In another big embarrassment to the auto industry, Toyota Motor Co. announced on April 9th the global recall of 6.4 million vehicles, from compact Corollas to sport utility vehicles, one of the largest acknowledgements of product defects ever for an automaker.
The recalls by the world top car maker total nearly 1.8 million in the United States, including 1.3 million for models in which a faulty spiral cable assembly could disable the driver’s air bags. Other problems include cars with defective seat rails, wiper motors, instrument panel brackets and starter relays.
Toyota said it’s unaware of any injuries or fatalities stemming from the problems
The company’s announcement comes at a time when the auto industry’s safety practices and the way U.S. regulators police them are under intense scrutiny.
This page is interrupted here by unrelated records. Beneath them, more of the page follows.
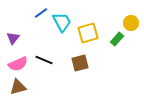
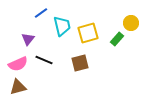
cyan trapezoid: moved 4 px down; rotated 15 degrees clockwise
purple triangle: moved 15 px right, 1 px down
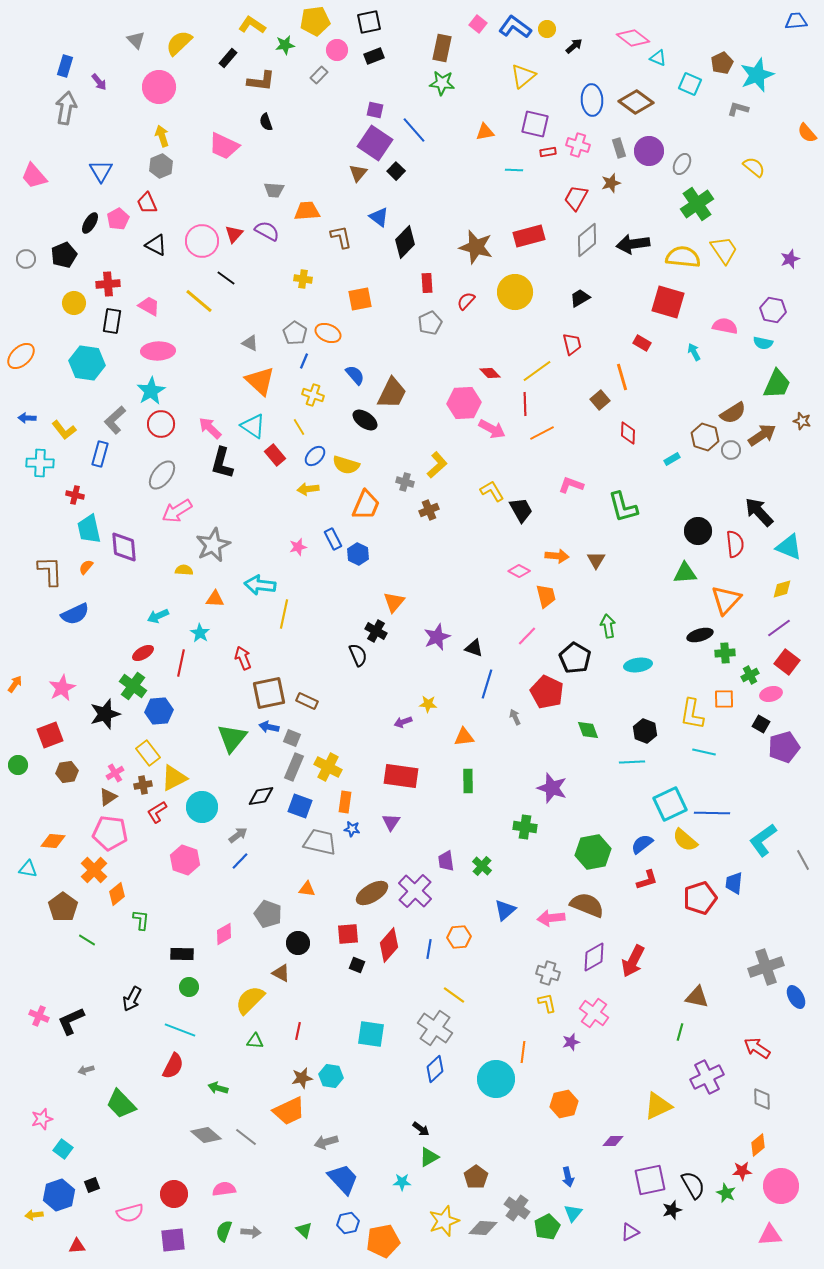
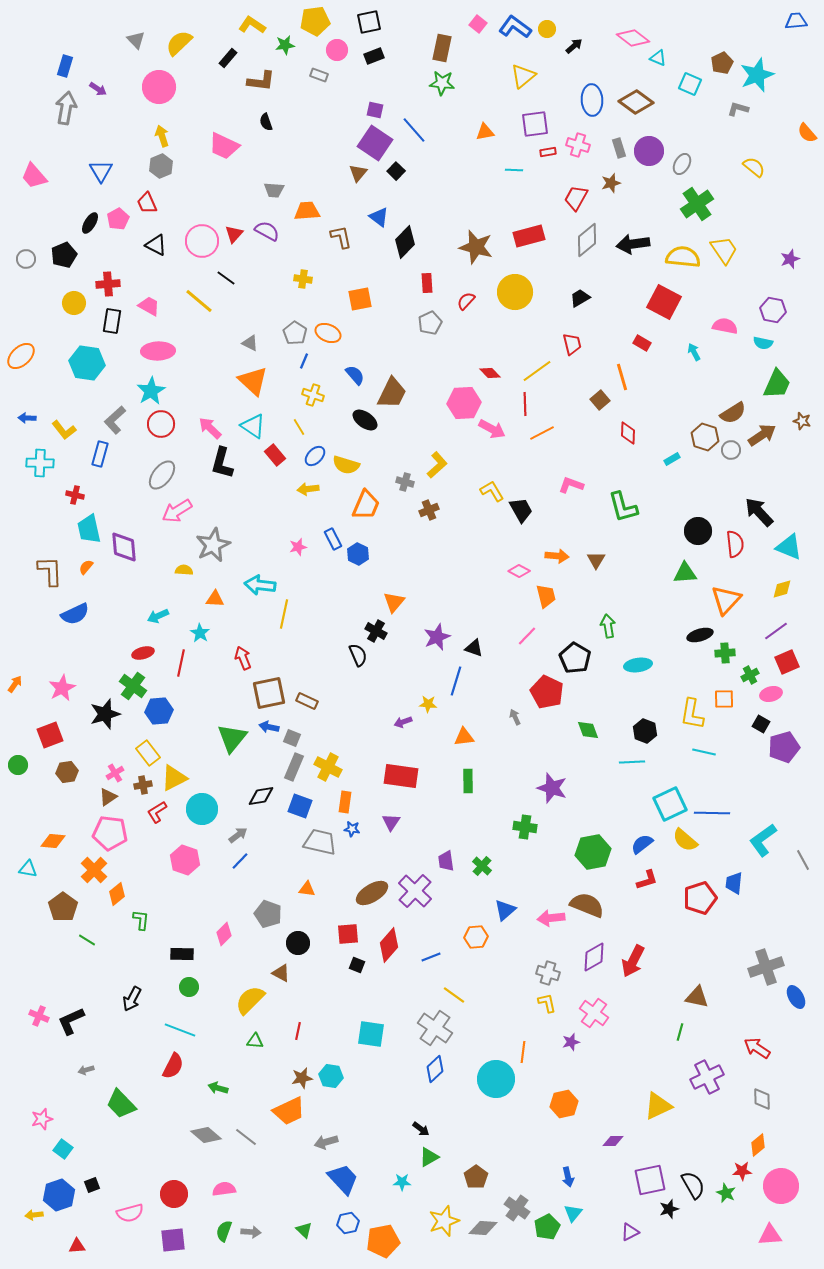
gray rectangle at (319, 75): rotated 66 degrees clockwise
purple arrow at (99, 82): moved 1 px left, 7 px down; rotated 18 degrees counterclockwise
purple square at (535, 124): rotated 20 degrees counterclockwise
red square at (668, 302): moved 4 px left; rotated 12 degrees clockwise
orange triangle at (260, 381): moved 7 px left
purple line at (779, 628): moved 3 px left, 3 px down
red ellipse at (143, 653): rotated 15 degrees clockwise
red square at (787, 662): rotated 30 degrees clockwise
blue line at (487, 684): moved 31 px left, 3 px up
cyan circle at (202, 807): moved 2 px down
pink diamond at (224, 934): rotated 15 degrees counterclockwise
orange hexagon at (459, 937): moved 17 px right
blue line at (429, 949): moved 2 px right, 8 px down; rotated 60 degrees clockwise
black star at (672, 1210): moved 3 px left, 1 px up
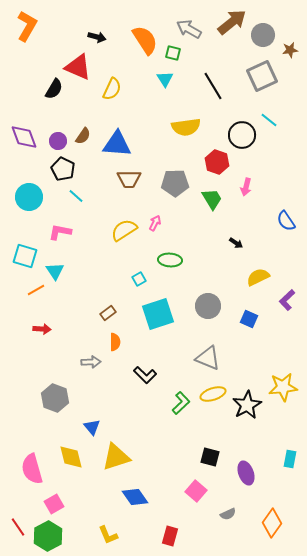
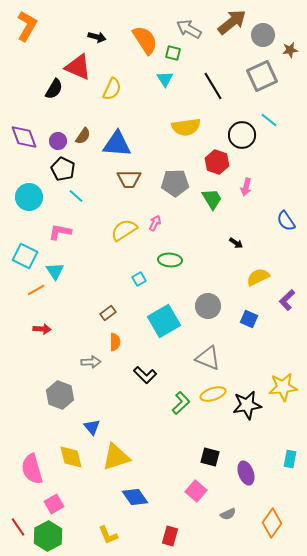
cyan square at (25, 256): rotated 10 degrees clockwise
cyan square at (158, 314): moved 6 px right, 7 px down; rotated 12 degrees counterclockwise
gray hexagon at (55, 398): moved 5 px right, 3 px up
black star at (247, 405): rotated 20 degrees clockwise
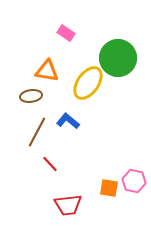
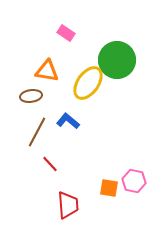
green circle: moved 1 px left, 2 px down
red trapezoid: rotated 88 degrees counterclockwise
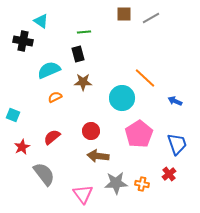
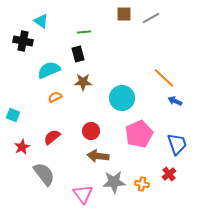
orange line: moved 19 px right
pink pentagon: rotated 8 degrees clockwise
gray star: moved 2 px left, 1 px up
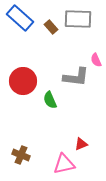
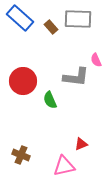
pink triangle: moved 2 px down
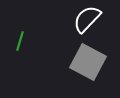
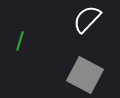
gray square: moved 3 px left, 13 px down
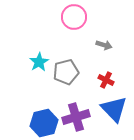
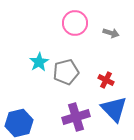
pink circle: moved 1 px right, 6 px down
gray arrow: moved 7 px right, 12 px up
blue hexagon: moved 25 px left
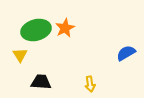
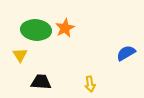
green ellipse: rotated 20 degrees clockwise
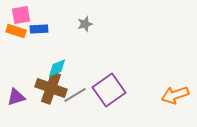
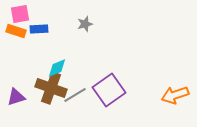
pink square: moved 1 px left, 1 px up
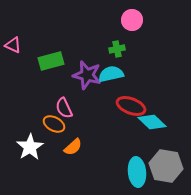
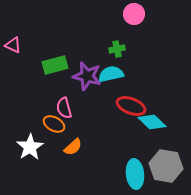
pink circle: moved 2 px right, 6 px up
green rectangle: moved 4 px right, 4 px down
purple star: moved 1 px down
pink semicircle: rotated 10 degrees clockwise
cyan ellipse: moved 2 px left, 2 px down
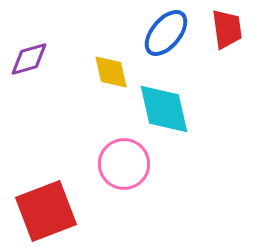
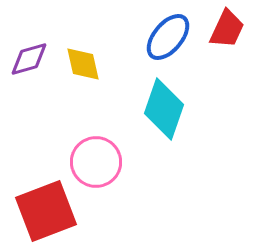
red trapezoid: rotated 33 degrees clockwise
blue ellipse: moved 2 px right, 4 px down
yellow diamond: moved 28 px left, 8 px up
cyan diamond: rotated 32 degrees clockwise
pink circle: moved 28 px left, 2 px up
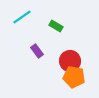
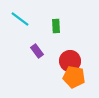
cyan line: moved 2 px left, 2 px down; rotated 72 degrees clockwise
green rectangle: rotated 56 degrees clockwise
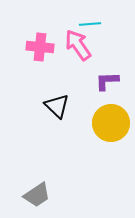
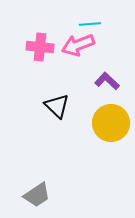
pink arrow: rotated 76 degrees counterclockwise
purple L-shape: rotated 45 degrees clockwise
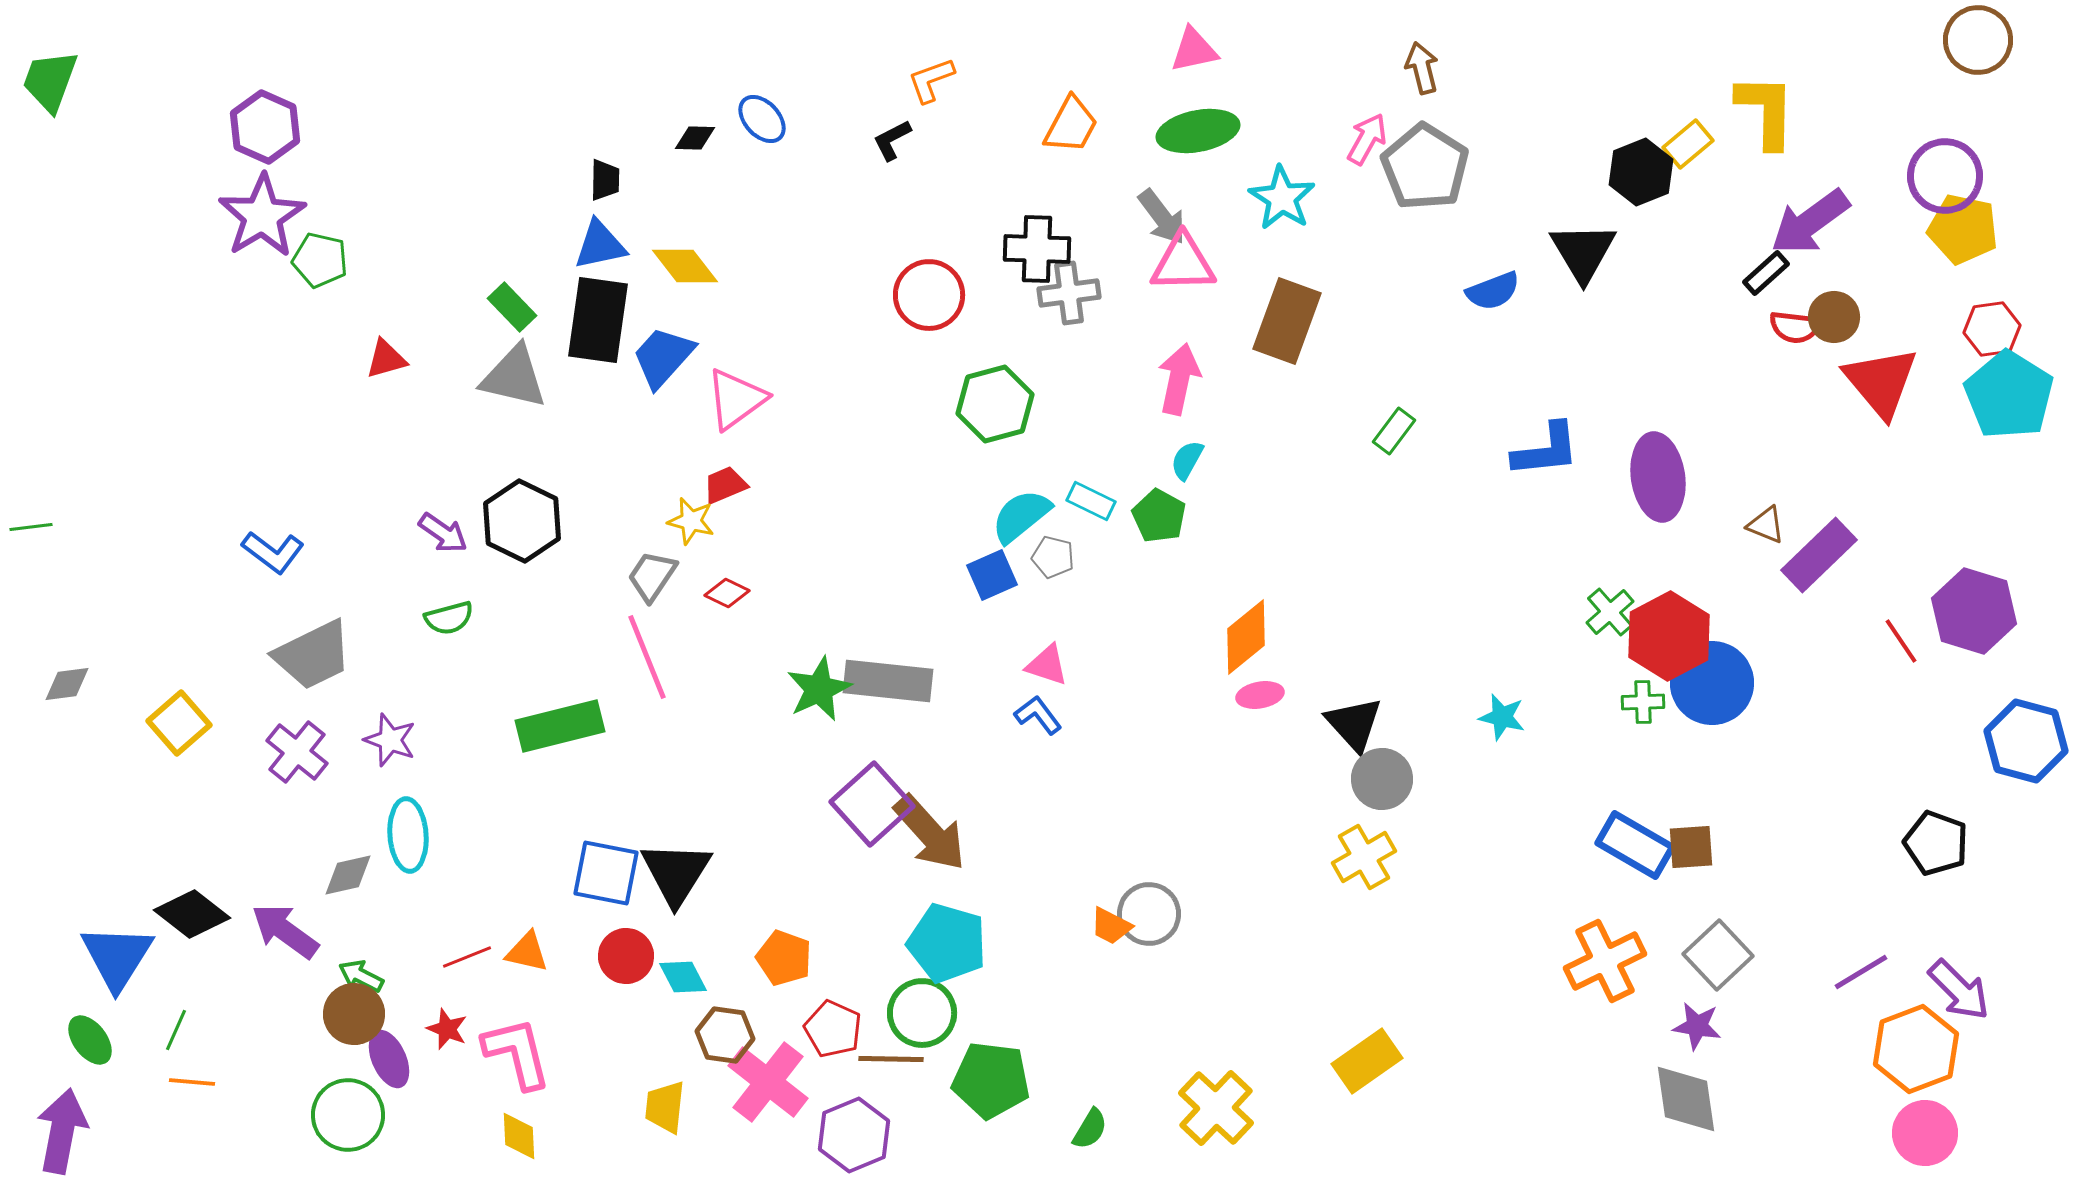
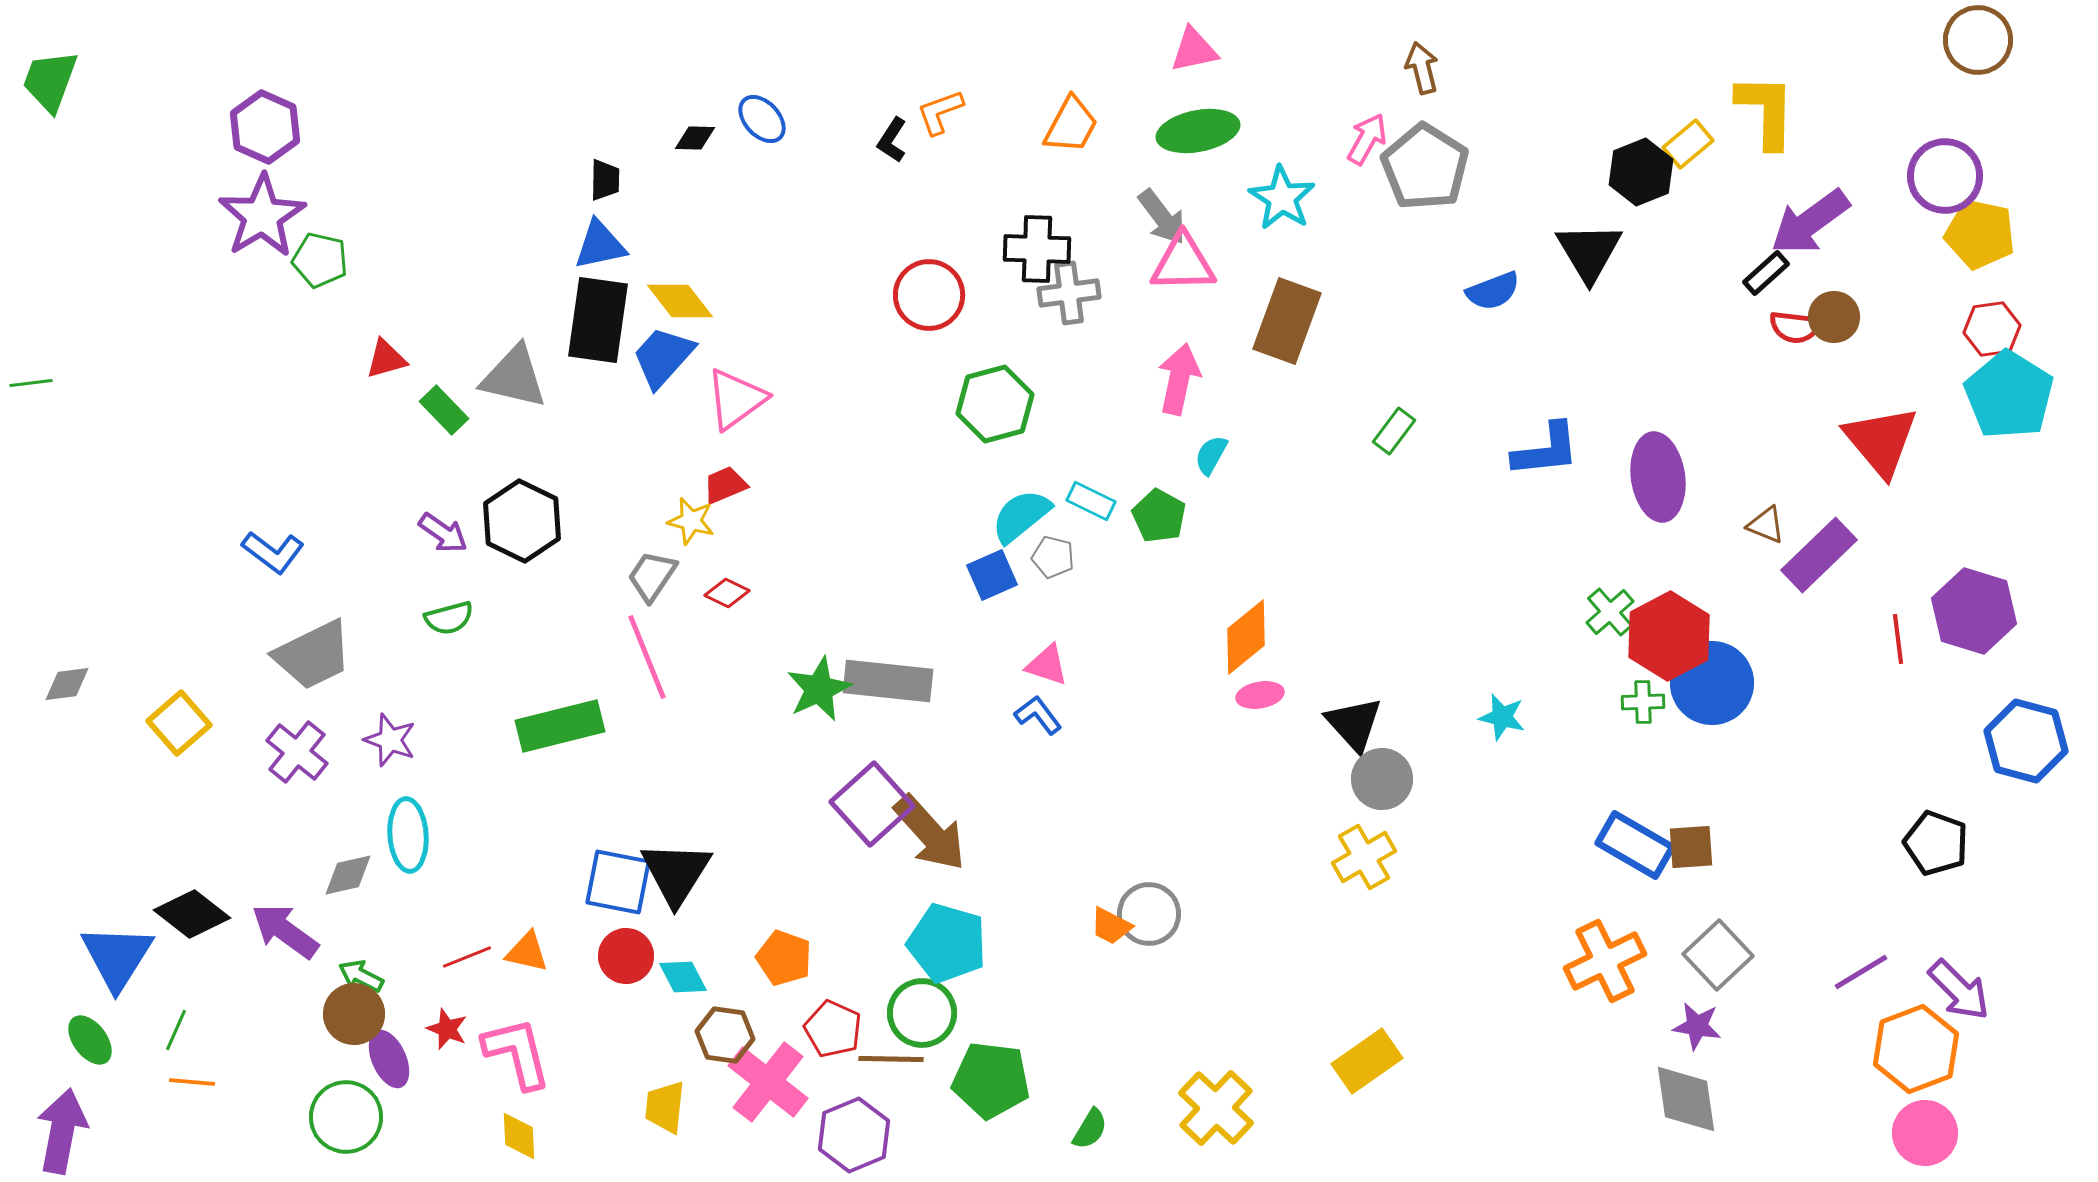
orange L-shape at (931, 80): moved 9 px right, 32 px down
black L-shape at (892, 140): rotated 30 degrees counterclockwise
yellow pentagon at (1963, 229): moved 17 px right, 5 px down
black triangle at (1583, 252): moved 6 px right
yellow diamond at (685, 266): moved 5 px left, 35 px down
green rectangle at (512, 307): moved 68 px left, 103 px down
red triangle at (1881, 382): moved 59 px down
cyan semicircle at (1187, 460): moved 24 px right, 5 px up
green line at (31, 527): moved 144 px up
red line at (1901, 641): moved 3 px left, 2 px up; rotated 27 degrees clockwise
blue square at (606, 873): moved 12 px right, 9 px down
green circle at (348, 1115): moved 2 px left, 2 px down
Just three weeks ago, Toyota agreed to pay $1.2 billion in criminal and civil penalties for its failure to report, recall and repair accelerators that got stuck at full throttle, leading to multiple fatalities, including four members of a family killed when their Lexus shot forward at 100 miles per hour before crashing.
Congressional panels on both sides of the capitol are examining hundreds of thousands of General Motors documents over disclosures that defective ignition switches have led to crashes that killed at least 13 people and the recall of 2.6 million cars.
In congressional testimony on Tuesday, Attorney General Eric Holder said that with the Toyota settlement -- “the largest criminal penalty ever imposed on an automotive company – we’re making good on our determination to protect consumers and address fraud in all its forms.”
As part of the settlement, the government required Toyota to submit to independent monitoring of is safety policies, practices and procedures. It’s unclear whether such monitoring or the prospect of it led to the recall announcements or whether the timing is coincidental.
Of the Toyotas being recalled, simply turning the steering wheel can damage electrical connections in the spiral cable assembly that’s attached to the driver’s airbag module in 3.5 million vehicles, the company said.
“If this occurs, the air bag warning lamp will illuminate,” it said. “In addition, the driver’s air bag could become deactivated, causing it not to deploy in the event of a crash.”
Toyota said it is developing a new spiral cable assembly that will address the problem.
Affected vehicles include 2009-2010 model Corollas, the 2009-2010 Matrix, the 2008-2010 Highlander, the 2009-2010 Tacoma, the 2006-2008 RAV4 and 2006-2010 Yaris.
Separately, the company said it would recall 2.3 million vehicles, including 472,500 sold in the United States, because their seat rails are prone to failure if the seats are adjusted forward and rearward frequently. Those vehicles include model years 2006-2010 Yaris Hatchbacks, 2007-2010 Yaris Sedans and 2008-2010 Scion xDs.
If both springs on the seat rail’s locking mechanism fail, the seat will not lock in place or, in limited instances, it may only move forward, the company said.
Toyota said that the other defects do not affect vehicles sold in the United States.